L’analyse du mobilier archéologique en provenance de la fouille d’Acoua (campagne 2011) se poursuit avec notamment l’étude de la consommation alimentaire. Parmi les rejets alimentaires accumulés dans les niveaux du dépotoir (XIIIe-XVe siècle), les coquillages y sont très abondants. À l’exception de l’escargot terrestre (achatina) qui est peut-être présent dans ces accumulations de façon accidentelle (bien que la consommation d’escargot était encore pratiquée, au village d’Acoua, il y a deux générations seulement), les coquillages sont tous d’origine marine et reflètent les anciennes habitudes alimentaires.
19 espèces de coquillages étaient ainsi principalement consommées, ce qui est en soit remarquable par comparaison aux sites médiévaux de l’Afrique swahili. Par exemple, à Shanga (Kenya), Horton ne recense que 12 espèces de coquillages consommées, et estime que la majeure partie était employée comme appât pour la pêche ou consommés uniquement pendant les périodes de disette. En effet, la consommation de coquillages et en contradiction avec les interdits alimentaires prescrits par l’islam. Or, plus l’on descend vers le sud, le long des côtes africaines, plus les populations côtières, y compris musulmanes, consomment des coquillages. Ainsi, Horton observe qu’à Zanzibar, la consommation de coquillage est courante, elle est également pratiquée au Comores. À Mayotte, la récolte de nerita à marée basse est encore aujourd’hui très fréquente tandis que les pêcheurs emploient les lambis comme appât pour la pêche (mais dans ce cas, les coquilles sont retrouvées brisées au bord des plages).
Les espèces les plus abondantes dans les niveaux archéologiques à Acoua sont celles qui se récoltent facilement le long du littoral, contre les rochers, à marée basse. Lors des marées à plus forte amplitude, des espèces comme des lambis, tridacna ou triton étaient collectées. Très souvent, les individus ont été ramassés avant d’atteindre leur âge adulte, signe d’une récolte systématique des coquillages, sans recherche de gestion de la ressource, ce qui peut expliquer les variations des quantités fournies selon les couches archéologiques: certaines espèces, surexploitées, disparaissant des récoltes. Les plus grands individus ont volontairement été brisés pour extraire le mollusque.
Toutes les espèces ne sont pas représentées parmi les rejets alimentaires: les cônes en sont quasiment absents par exemple. Enfin, les huitres et moules ne se rencontrent que dans les niveaux du XIIIe-XIVe siècle. On ne retrouve pas l’abondance des arca anadara erythraeonensis, consommés en grande quantité sur les sites de Majicavo et Dzaoudzi (niveaux d’époque Hanyoudrou repérés en 2011) et qui étaient également employés pour décorer les céramiques locales jusqu’au XIIIe siècle.
À gauche nerita longii, à droite nerita lineata.
L'espèce nerita est très abondante parmi les rejets alimentaires.
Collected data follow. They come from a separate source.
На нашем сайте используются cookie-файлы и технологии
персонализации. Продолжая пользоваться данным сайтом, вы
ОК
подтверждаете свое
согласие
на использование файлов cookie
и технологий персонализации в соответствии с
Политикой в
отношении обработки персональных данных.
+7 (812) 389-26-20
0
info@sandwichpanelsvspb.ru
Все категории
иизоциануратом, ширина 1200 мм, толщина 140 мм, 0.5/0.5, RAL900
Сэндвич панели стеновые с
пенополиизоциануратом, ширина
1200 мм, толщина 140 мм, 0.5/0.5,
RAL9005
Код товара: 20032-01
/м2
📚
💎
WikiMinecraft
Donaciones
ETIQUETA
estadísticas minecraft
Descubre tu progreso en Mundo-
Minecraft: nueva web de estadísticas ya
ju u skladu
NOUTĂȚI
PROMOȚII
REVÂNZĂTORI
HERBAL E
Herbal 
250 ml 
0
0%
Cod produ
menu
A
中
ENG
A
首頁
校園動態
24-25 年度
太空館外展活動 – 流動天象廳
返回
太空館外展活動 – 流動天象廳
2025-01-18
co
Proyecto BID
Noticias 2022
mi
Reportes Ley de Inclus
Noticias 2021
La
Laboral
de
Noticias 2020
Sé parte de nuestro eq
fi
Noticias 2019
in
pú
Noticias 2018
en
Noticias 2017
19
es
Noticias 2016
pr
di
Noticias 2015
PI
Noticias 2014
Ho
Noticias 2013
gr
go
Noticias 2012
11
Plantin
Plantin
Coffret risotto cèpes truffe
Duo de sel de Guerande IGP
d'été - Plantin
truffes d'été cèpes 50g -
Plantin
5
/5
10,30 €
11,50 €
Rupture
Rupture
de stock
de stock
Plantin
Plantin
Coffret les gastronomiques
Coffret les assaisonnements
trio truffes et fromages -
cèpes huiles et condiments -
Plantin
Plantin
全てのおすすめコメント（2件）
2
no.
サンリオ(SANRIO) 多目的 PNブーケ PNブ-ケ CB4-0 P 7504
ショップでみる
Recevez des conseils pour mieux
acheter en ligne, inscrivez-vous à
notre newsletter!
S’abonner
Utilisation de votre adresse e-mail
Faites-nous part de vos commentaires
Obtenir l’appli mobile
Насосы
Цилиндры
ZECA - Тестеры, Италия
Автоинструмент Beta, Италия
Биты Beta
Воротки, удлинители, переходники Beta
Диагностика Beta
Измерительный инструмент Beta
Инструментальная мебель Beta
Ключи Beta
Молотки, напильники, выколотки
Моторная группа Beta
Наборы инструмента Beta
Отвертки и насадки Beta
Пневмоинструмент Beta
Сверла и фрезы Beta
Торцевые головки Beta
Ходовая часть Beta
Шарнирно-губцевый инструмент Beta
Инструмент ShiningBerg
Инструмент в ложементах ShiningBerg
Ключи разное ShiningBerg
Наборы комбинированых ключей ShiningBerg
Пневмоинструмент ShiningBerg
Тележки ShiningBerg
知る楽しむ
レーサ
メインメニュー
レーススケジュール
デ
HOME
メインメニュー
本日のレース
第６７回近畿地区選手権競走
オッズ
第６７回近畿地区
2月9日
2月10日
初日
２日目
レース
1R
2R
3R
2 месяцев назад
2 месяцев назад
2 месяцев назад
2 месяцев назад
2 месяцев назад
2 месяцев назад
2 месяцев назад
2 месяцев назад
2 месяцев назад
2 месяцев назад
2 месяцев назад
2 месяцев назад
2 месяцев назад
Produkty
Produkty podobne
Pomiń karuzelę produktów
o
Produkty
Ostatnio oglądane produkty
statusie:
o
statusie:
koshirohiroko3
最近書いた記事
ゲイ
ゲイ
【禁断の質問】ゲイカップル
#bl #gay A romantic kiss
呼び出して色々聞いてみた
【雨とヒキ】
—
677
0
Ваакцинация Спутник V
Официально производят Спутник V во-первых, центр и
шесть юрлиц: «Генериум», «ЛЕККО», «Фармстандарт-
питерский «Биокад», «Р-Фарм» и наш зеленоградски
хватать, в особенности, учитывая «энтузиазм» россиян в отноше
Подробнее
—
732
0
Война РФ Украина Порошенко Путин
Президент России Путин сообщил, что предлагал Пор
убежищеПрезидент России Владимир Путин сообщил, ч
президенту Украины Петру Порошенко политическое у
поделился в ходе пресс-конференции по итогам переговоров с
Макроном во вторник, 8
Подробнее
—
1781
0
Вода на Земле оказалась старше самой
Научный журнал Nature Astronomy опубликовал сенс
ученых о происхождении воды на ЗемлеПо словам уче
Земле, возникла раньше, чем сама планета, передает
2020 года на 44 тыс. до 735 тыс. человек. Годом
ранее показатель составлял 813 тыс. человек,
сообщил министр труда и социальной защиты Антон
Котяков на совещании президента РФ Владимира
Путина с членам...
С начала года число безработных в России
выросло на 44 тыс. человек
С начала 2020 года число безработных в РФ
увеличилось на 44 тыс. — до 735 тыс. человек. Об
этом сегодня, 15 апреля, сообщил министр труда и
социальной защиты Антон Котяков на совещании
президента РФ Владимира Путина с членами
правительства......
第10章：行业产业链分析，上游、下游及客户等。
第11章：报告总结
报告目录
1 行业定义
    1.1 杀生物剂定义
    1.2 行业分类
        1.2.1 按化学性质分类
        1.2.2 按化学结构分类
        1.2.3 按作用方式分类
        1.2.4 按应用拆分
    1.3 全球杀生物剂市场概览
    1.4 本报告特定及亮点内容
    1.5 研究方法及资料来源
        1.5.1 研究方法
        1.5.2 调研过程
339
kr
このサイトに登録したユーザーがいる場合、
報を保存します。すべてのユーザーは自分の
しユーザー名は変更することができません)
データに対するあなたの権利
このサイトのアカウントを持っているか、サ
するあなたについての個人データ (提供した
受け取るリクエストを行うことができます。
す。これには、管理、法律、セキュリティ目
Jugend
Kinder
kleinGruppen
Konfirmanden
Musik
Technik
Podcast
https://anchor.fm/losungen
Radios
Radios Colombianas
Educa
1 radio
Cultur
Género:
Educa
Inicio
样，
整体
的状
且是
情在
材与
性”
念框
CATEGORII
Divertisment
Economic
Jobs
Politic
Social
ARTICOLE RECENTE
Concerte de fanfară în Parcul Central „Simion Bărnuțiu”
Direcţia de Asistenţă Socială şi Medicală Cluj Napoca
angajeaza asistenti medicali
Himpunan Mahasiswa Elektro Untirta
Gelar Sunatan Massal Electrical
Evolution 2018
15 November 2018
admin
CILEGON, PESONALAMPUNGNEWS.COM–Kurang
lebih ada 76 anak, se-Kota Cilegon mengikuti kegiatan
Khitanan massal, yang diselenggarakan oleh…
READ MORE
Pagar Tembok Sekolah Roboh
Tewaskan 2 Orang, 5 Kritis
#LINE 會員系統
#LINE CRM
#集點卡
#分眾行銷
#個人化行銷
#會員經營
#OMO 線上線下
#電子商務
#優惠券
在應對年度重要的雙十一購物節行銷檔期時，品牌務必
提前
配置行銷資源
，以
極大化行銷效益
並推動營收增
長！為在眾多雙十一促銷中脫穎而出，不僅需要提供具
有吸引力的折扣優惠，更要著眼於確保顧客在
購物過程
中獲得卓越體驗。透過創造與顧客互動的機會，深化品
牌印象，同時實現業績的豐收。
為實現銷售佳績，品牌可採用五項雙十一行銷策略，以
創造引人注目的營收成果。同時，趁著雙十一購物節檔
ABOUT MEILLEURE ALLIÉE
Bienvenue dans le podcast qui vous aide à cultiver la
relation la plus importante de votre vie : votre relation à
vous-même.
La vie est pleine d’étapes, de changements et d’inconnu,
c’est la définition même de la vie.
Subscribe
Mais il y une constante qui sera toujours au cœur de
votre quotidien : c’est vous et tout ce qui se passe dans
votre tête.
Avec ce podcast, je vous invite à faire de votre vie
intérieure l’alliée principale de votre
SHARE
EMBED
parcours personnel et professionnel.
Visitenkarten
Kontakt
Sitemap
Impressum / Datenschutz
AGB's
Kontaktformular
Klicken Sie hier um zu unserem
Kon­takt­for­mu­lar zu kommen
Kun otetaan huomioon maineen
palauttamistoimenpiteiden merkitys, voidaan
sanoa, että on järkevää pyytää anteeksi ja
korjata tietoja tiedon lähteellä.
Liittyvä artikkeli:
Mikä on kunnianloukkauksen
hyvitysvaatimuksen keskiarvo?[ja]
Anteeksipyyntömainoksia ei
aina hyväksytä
Encore aujourd'hui, à Mayotte, cette espèce est collectée à marée basse, par les femmes, malgré la faible quantité de nourriture offerte par ce mollusque.
À gauche lambis, à droite lambis chiragra.
À gauche strombina, à droite cerithium.
À gauche calliostoma ligatum, à droite turbo marmoratus. La coquille du turbo est couramment employée pour confectionner des cuillères en nacre.
À gauche, strombus lentiginosus , à droite cymatium (triton).
cypraea (annulus, monneta et tigris): ici assurément récoltés pour être consommés, ces coquillages sont aussi connus pour avoir servi de monnaie (cauris) dans l'océan indien durant l'époque moderne.
À gauche tectus conus, à droite strombus.
À gauche arca anadara erythraeonensis et à droite tridacna maxima.
À gauche mytiloida, à droite ostrea.
À gauche harpa ventricosa, à droite achatina. L'escargot terrestre est tellement abondant parmi les rejets du dépotoir que sa consommation est quasiment certaine.